Stored data entries
- - -

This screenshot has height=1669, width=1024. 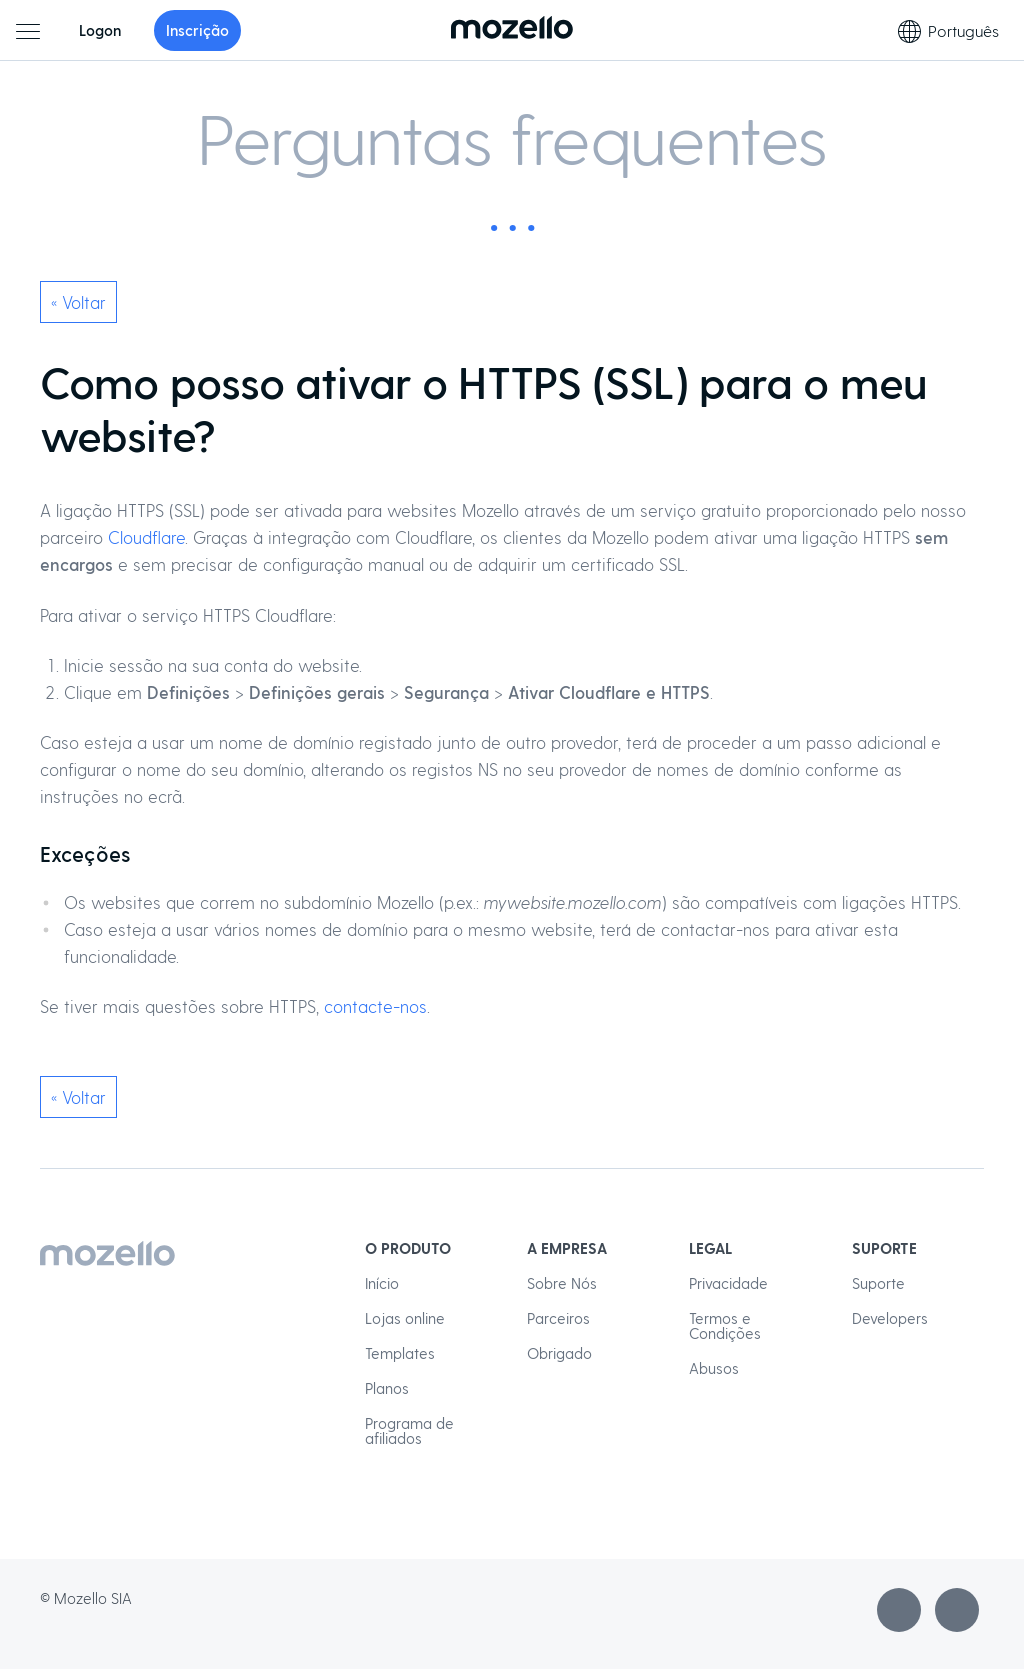 I want to click on Abusos [menuitem], so click(x=714, y=1368).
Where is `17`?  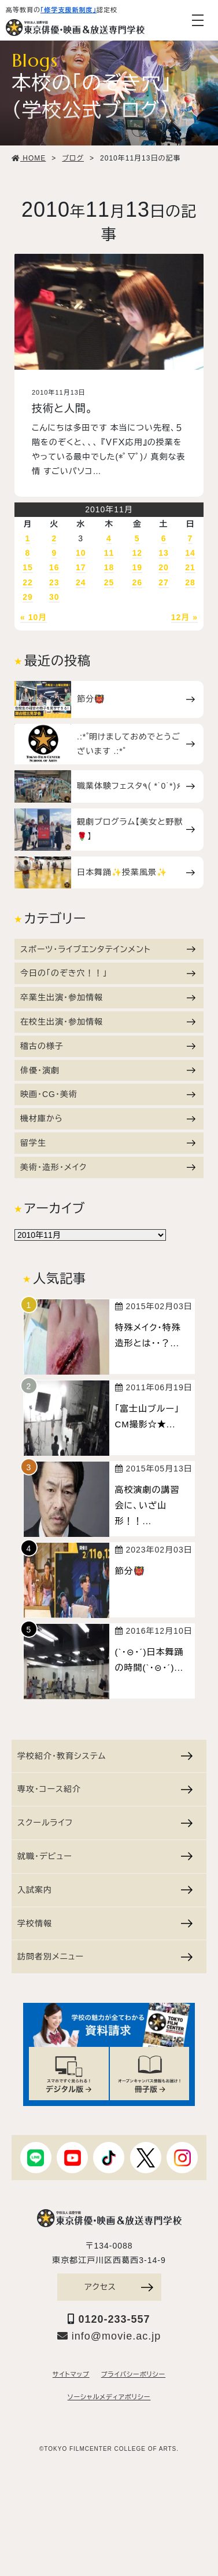 17 is located at coordinates (81, 567).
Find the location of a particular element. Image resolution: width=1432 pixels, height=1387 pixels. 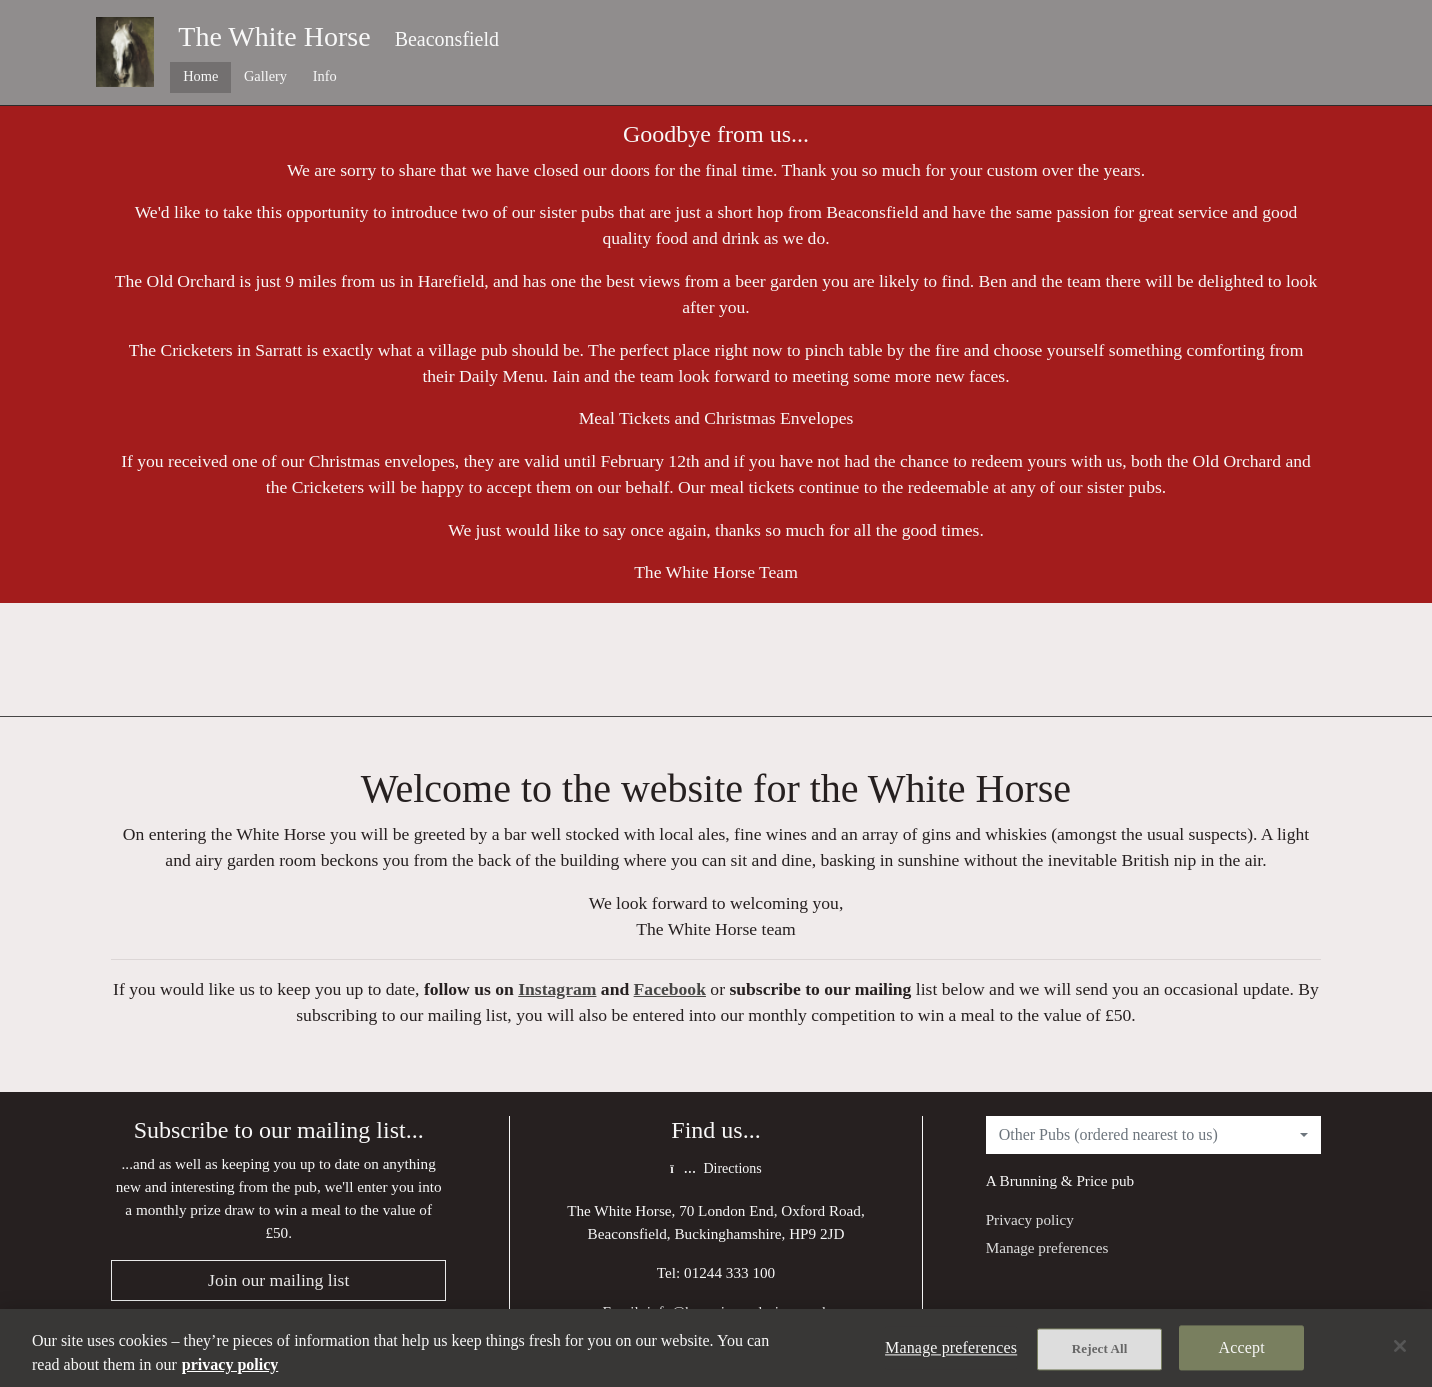

Instagram is located at coordinates (557, 989).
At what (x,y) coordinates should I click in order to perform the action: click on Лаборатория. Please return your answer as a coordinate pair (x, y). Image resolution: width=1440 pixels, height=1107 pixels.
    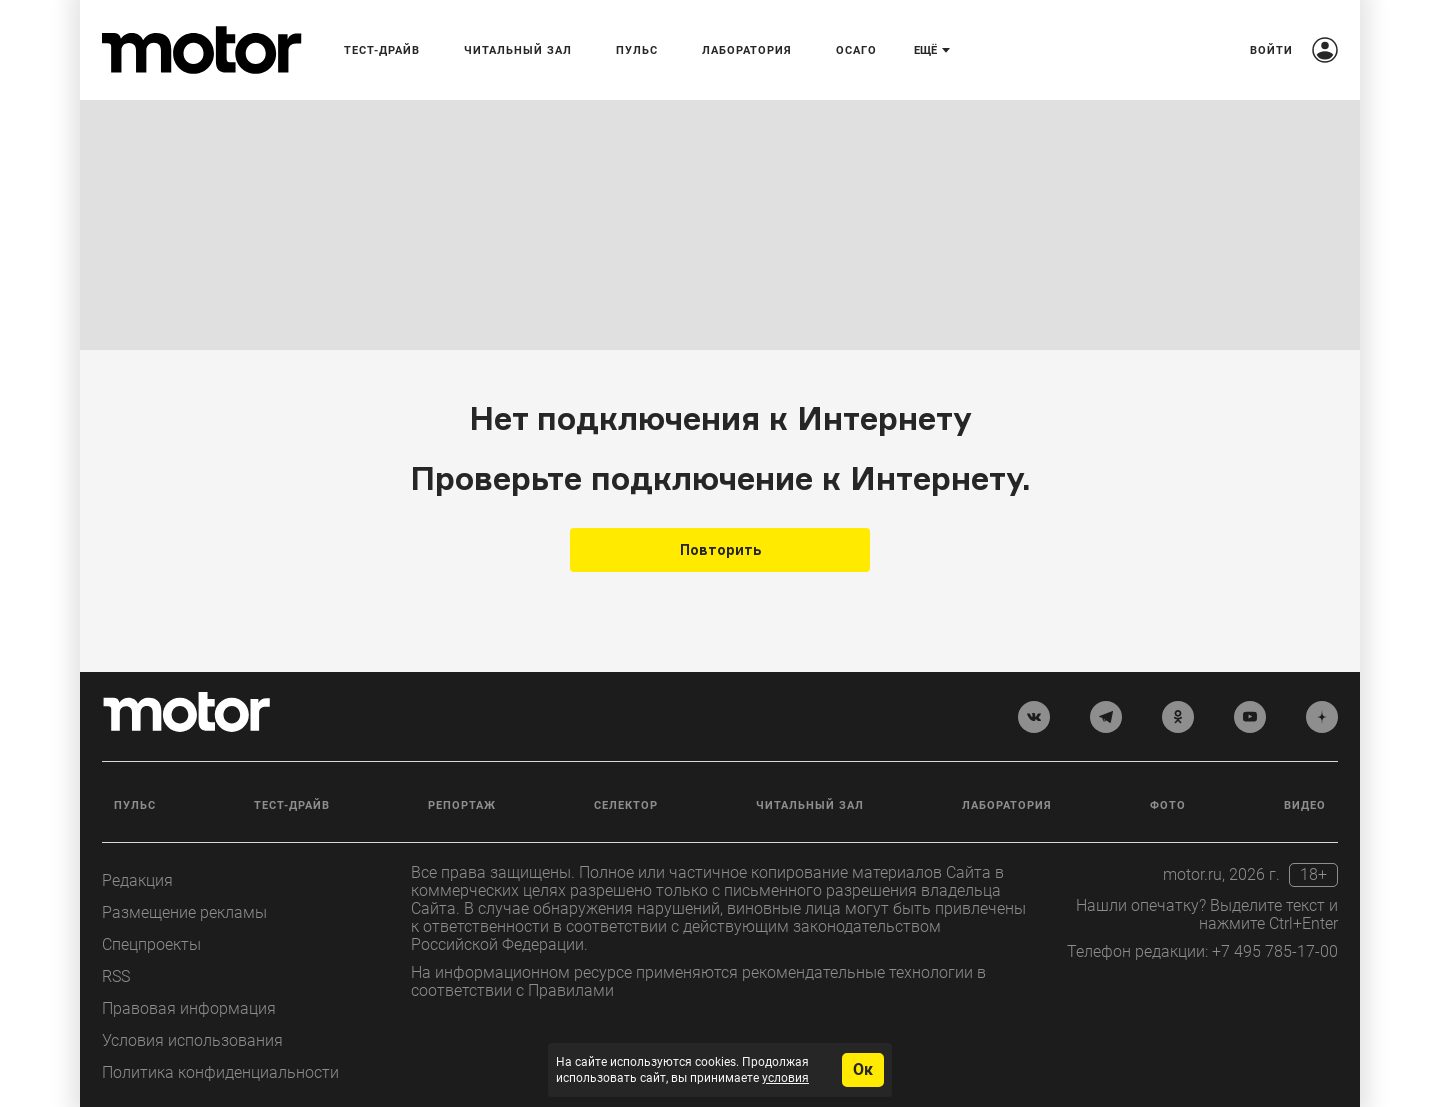
    Looking at the image, I should click on (1007, 805).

- - -

> [Exercise directions]
Leave out every picture and copy verbatim the lines running from the line containing "At what (x,y)" through the final line of the data.

> [Solved problem]
At what (x,y) coordinates should I click in order to perform the action: click on Лаборатория. Please return your answer as a coordinate pair (x, y). Image resolution: width=1440 pixels, height=1107 pixels.
    Looking at the image, I should click on (1007, 805).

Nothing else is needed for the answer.